Exercise aim :: Set down exactly the lines below between the line holding "redundancy - 400W total PoE availability" and the line holding "Ubiquiti UniFi U7 Outdoor - Wi-Fi 7", inclusive; no other line belongs in the answer.

Data extracted from a collection ::
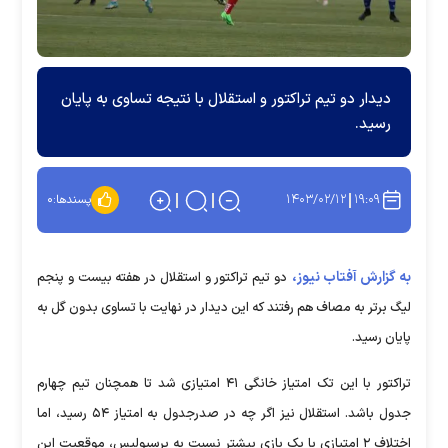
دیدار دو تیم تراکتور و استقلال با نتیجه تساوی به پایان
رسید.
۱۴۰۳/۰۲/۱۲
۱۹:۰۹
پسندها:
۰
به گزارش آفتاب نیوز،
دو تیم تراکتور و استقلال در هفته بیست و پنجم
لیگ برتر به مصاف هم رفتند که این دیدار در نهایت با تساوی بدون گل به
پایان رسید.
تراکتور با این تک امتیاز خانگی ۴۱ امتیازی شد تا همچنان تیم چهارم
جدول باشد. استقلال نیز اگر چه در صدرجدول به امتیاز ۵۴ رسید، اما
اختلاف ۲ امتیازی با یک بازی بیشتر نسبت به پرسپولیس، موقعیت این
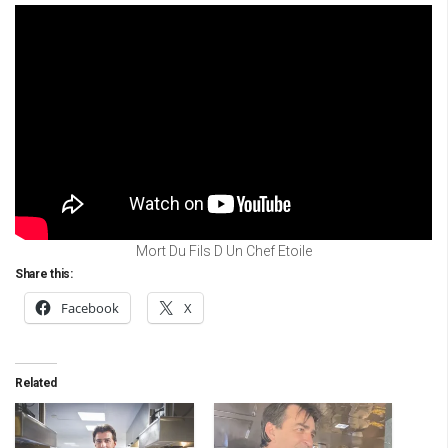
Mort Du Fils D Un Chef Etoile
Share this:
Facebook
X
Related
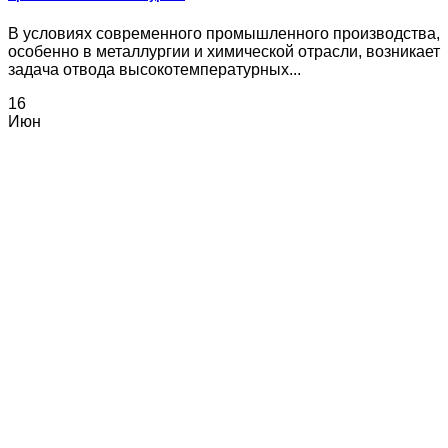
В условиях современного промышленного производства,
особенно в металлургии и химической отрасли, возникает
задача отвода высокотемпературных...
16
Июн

...

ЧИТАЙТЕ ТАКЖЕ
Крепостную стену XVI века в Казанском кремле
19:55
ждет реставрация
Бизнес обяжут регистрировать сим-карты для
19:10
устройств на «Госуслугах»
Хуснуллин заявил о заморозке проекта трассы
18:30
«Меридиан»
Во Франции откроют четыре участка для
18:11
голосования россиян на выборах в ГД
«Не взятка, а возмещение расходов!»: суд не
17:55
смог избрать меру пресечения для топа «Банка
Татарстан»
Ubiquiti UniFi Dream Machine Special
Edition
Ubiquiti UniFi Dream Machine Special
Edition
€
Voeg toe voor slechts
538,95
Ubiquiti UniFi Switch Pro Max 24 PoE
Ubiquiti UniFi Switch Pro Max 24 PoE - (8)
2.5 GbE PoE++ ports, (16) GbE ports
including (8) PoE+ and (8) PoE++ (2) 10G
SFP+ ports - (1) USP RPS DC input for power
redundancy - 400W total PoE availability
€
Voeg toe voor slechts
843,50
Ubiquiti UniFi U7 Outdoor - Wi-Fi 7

---

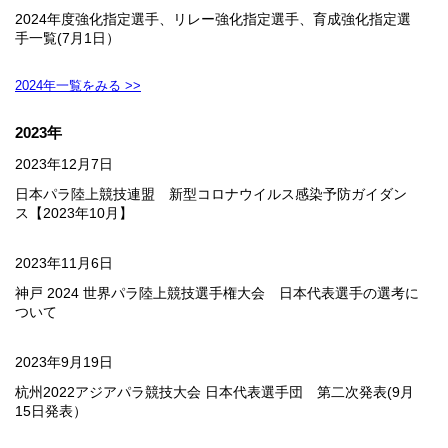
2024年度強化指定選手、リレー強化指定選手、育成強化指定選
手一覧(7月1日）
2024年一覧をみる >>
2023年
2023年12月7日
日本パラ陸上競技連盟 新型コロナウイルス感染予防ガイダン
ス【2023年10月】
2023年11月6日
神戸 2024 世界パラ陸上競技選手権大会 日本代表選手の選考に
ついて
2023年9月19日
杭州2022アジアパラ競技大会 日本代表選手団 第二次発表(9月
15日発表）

Written answer ::
redundancy - 400W total PoE availability
€
Voeg toe voor slechts
843,50
Ubiquiti UniFi U7 Outdoor - Wi-Fi 7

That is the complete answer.